As I mentioned, with the study results now completed, the NDA submitted and accepted, we're awaiting the FDA decision at the end of this year on our PDUFA date. Turning now to our early-stage programs. In addition to some of the programs we covered on the earlier slides, we have our CFTR programs, which include both VSJ110, a CFTR activator, which has been shown to have efficacy in a dry eye model and exhibited anti-inflammatory properties. We have VPO-227, which is a CFTR inhibitor, which has potential utility in a number of different indications, including cholera. Of note, on the cholera side, VPO-227 was granted orphan designation by the FDA for the treatment of cholera.
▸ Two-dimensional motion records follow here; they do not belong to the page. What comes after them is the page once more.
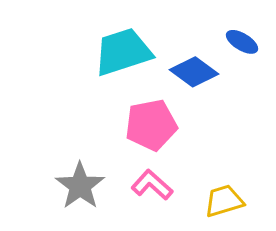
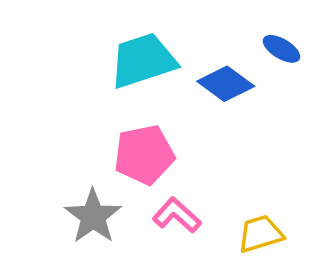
pink pentagon: (151, 125) -> (144, 155), moved

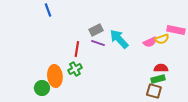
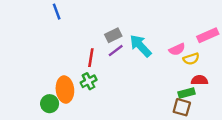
pink rectangle: (176, 30) -> (208, 35), turned -36
yellow semicircle: (162, 39) -> (191, 59), moved
purple line: (98, 43) -> (116, 51), turned -56
red semicircle: (161, 68) -> (199, 80), moved

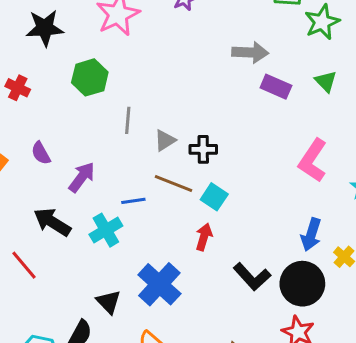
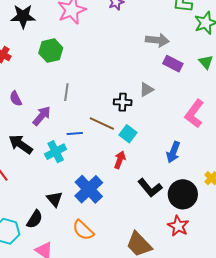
gray line: (128, 120) -> (66, 92), moved
gray triangle: (165, 140) -> (146, 90), moved
blue arrow: (311, 235) -> (173, 152), moved

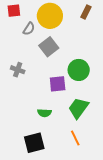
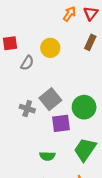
yellow circle: (50, 16) -> (50, 48), size x0.7
gray square: (49, 47) -> (50, 99), moved
gray cross: (18, 70) -> (27, 109), moved

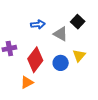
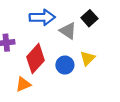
blue arrow: (38, 24) -> (42, 17), size x1.5

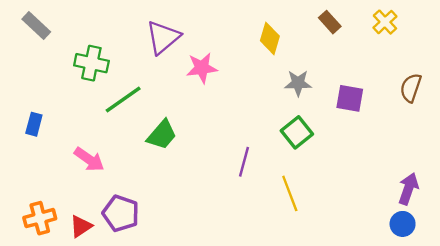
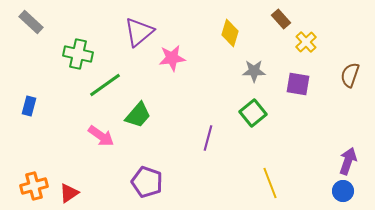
yellow cross: (385, 22) -> (306, 42), moved
pink arrow: (89, 159) -> (101, 136), moved
yellow line: (290, 193) -> (270, 183), moved
purple pentagon: (121, 213) -> (147, 182), moved

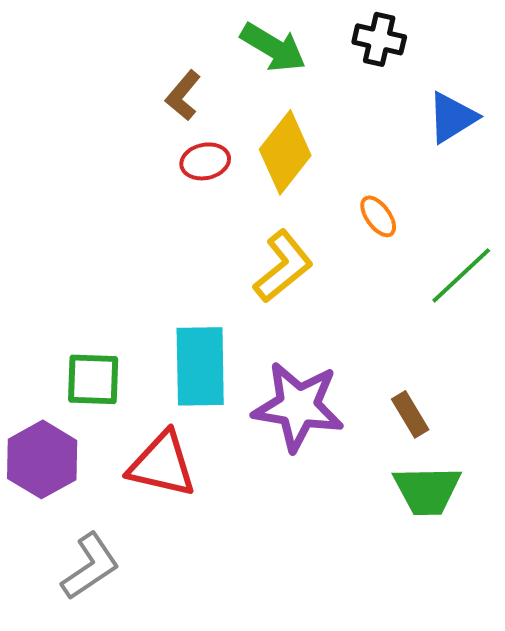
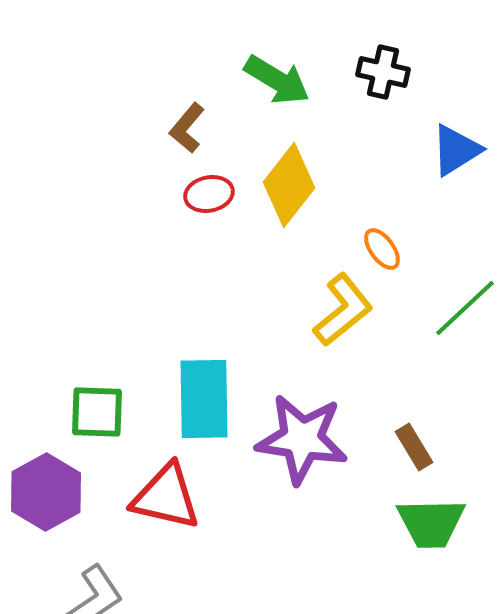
yellow L-shape: (283, 266) -> (343, 310), moved

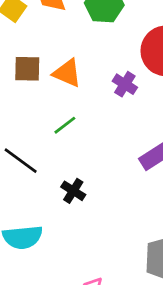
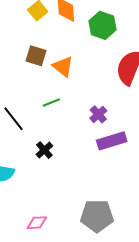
purple cross: (125, 84) -> (98, 114), moved

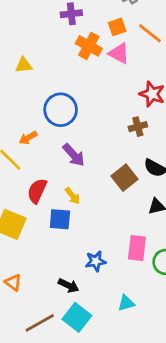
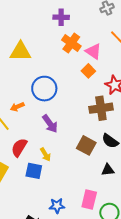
orange square: (117, 27) -> (88, 71), moved, turned -32
yellow triangle: (24, 65) -> (21, 52), size x1.6
brown cross: (138, 127) -> (101, 108), size x1.6
brown square: (125, 178) -> (86, 145), turned -30

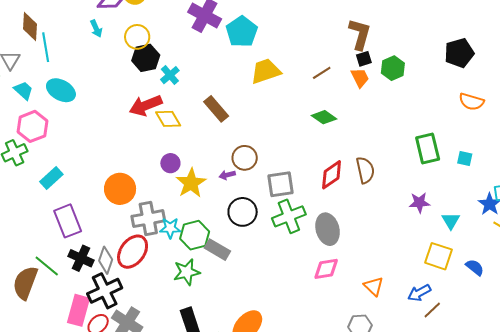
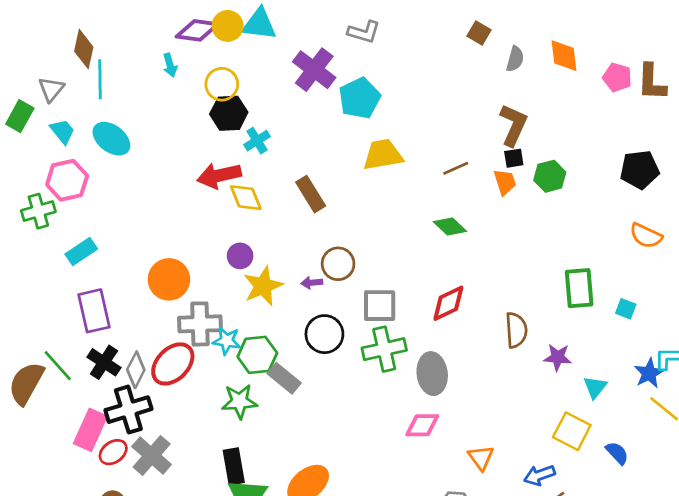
brown semicircle: (365, 170) -> (516, 330), moved

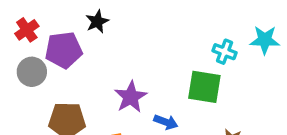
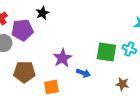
cyan cross: (225, 52) -> (129, 49), moved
In addition to our early-stage programs on CFTRs, we have our VTR297 program, an HDAC inhibitor, where we're pursuing that in hematologic malignancies, as well as VQW-765, where we're pursuing a phase III program for social performance anxiety. Finally, turning to our financial results. In 2025, our financial guidance is total revenues of $210 million to $250 million, midpoint of $230 million. Year-end cash of 2025 of $280 million- $320 million, midpoint of $300 million. Of note, in the second quarter of 2025, our revenue was $52.6 million, which included Fanapt net product sales of $29.3 million, Hetlioz net product sales of $16.2 million, and Ponvory net product sales of $7.1 million. For the results for the full year, or sorry, the full year, the six months ended June 30th, 2025, our revenue was approximately $103 million, with Fanapt being the lead revenue generator at approximately $53 million.
We had operating expenses of approximately $182 million for a net loss of approximately $57 million. As I mentioned, we ended the second quarter with $325 million in cash and no debt. Thanks very much for everybody's interest, and we're excited to continue to share updates with you in the future as we have additional progress.